Saturday, June 5, 2010

The Imperfect Conch


It is not 2:34AM and I wish I knew where to begin; however, I do not. Again, I am a whirlpool of emotion and quite honestly don't know what I'm going to do with myself for the next year. There are many things which I have learned this week: my wrist which carried my bracelets on them over the past year needs SPF 50. I only partially knew that and unfortunately that has resulted in a terribly splotchy wrist, half pale, half fried. That leads to immense pain, for your information.
Something else I have learned this week: shark island is in fact not inhabited by sharks, but instead by shells. If only words could describe the uniqueness and beauty of it. It is completely flat land in the middle of the ocean blanketed with shells of all kinds, and sporadic pools of water throughout. All of it was absolutely breathtaking. And as I walked around the island, I noticed numerous conch shells, the ones you would think to only find in stores; most were partially buried in the sand. And as I picked up what I thought was a perfectly, non-broken conch, I only found it to have a hole on the other side, or a missing piece. And though it looked beautiful and perfect and matchless from a glance, looking closer only brought out the imperfections. So I went on looking for the 'perfect conch'. Tonight, I have reflected on my conch searching only to find I am searching for the perfect conch in multiple degrees. In many ways the 'perfect conch' is much like my future husband. I was looking for the conch that looked the best or 'felt' the smoothest, but when I took a good look, there were imperfections. Sometimes, when looking, I thought for sure the one in the midst of all the other shells would be the perfect one and I stepped across the painfully sharp shells in hopes to find the perfect conch, but in reality, it was just like the rest of the broken ones. I then knew, but it took pain to get to that conclusion. But like I found my perfect conch, I also have great faith that I will find my husband one day. I know that he's out there, I just haven't found him yet.
The beach this week produced many countless moments which I will never forget. I often found myself texting a friend telling them how much I wished they were there to share the moment with me. There seemed to be beauty in everything: the light patter of the rain, the dark bliss where all there is is you and the sound of the ocean. The adrenaline when you saw the silhouette of the crab scurry in front of you just before you stepped on it.
I decided to read Jeremiah this summer for my quiet time because of Jeremiah 29:11 that talks about how the Lord knows the plans for us to prosper. This summer, and throughout this next school year, I know that God is teaching me to trust him. I am prayerfully considering many things for my years after high school and have no idea what I am going to do. It baffles me to think I will know everything a year from now; however, in the mean time, it is extremely stressful. I do not know what this means but the first day I started reading the book, I realized God wants me to speak. I don't know what he wants me to speak about or who he wants me to speak to, but he gave me this verse.

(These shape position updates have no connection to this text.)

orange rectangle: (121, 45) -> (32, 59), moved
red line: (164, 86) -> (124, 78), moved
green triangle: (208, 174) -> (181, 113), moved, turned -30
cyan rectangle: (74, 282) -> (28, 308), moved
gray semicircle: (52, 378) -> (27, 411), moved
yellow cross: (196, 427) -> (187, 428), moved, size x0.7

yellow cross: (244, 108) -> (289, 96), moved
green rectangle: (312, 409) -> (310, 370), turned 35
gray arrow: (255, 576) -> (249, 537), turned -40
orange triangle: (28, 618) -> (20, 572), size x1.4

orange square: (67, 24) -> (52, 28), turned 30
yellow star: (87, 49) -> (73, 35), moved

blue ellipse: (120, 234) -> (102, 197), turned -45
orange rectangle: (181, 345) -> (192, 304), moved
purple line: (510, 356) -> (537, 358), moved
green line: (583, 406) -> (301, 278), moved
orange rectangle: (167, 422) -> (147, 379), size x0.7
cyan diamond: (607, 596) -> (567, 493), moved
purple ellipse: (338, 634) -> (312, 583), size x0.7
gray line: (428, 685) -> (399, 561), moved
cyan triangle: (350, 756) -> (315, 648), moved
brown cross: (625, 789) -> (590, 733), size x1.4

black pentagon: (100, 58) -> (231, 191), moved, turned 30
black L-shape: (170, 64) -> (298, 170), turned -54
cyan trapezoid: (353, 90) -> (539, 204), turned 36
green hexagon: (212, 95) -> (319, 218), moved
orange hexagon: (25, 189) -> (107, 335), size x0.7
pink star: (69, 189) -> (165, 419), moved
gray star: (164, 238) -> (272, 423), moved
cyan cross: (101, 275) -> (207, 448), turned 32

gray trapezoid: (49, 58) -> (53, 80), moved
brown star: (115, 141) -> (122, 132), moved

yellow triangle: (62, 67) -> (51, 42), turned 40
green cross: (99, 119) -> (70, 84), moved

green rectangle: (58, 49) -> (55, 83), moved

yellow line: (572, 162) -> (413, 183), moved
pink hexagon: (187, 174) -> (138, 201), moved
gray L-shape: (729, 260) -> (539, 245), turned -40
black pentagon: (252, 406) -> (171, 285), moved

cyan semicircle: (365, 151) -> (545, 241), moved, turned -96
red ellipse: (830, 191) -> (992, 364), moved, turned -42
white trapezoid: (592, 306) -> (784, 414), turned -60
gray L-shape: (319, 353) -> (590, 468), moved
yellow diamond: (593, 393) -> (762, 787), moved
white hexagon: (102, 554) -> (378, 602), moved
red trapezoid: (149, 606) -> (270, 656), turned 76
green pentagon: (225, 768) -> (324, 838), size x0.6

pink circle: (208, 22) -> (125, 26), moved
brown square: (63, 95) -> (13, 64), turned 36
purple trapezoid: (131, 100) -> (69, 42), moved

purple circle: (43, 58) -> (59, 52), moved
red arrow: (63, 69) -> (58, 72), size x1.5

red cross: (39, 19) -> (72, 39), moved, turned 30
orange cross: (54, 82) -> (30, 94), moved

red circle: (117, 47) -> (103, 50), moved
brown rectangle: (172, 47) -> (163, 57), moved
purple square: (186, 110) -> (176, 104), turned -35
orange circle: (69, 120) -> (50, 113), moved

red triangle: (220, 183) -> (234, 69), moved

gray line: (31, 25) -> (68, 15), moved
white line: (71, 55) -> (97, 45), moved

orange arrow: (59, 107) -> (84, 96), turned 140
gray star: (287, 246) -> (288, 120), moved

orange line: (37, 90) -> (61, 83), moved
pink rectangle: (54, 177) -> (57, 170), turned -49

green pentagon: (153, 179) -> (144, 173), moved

But the LORD said to me, "Do not say, 'I am only a child.' You must go to everyone I send you to and say whatever I command you. Do not be afraid of them, for I am with you and will rescue you," declares the LORD. Then the LORD reached out his hand and touched my mouth and said to me, "Now, I have put my words in your mouth. Jeremiah 1:7-9

I am learning to trust God over this next year, which will be a challenge for me. But I am choosing to trust.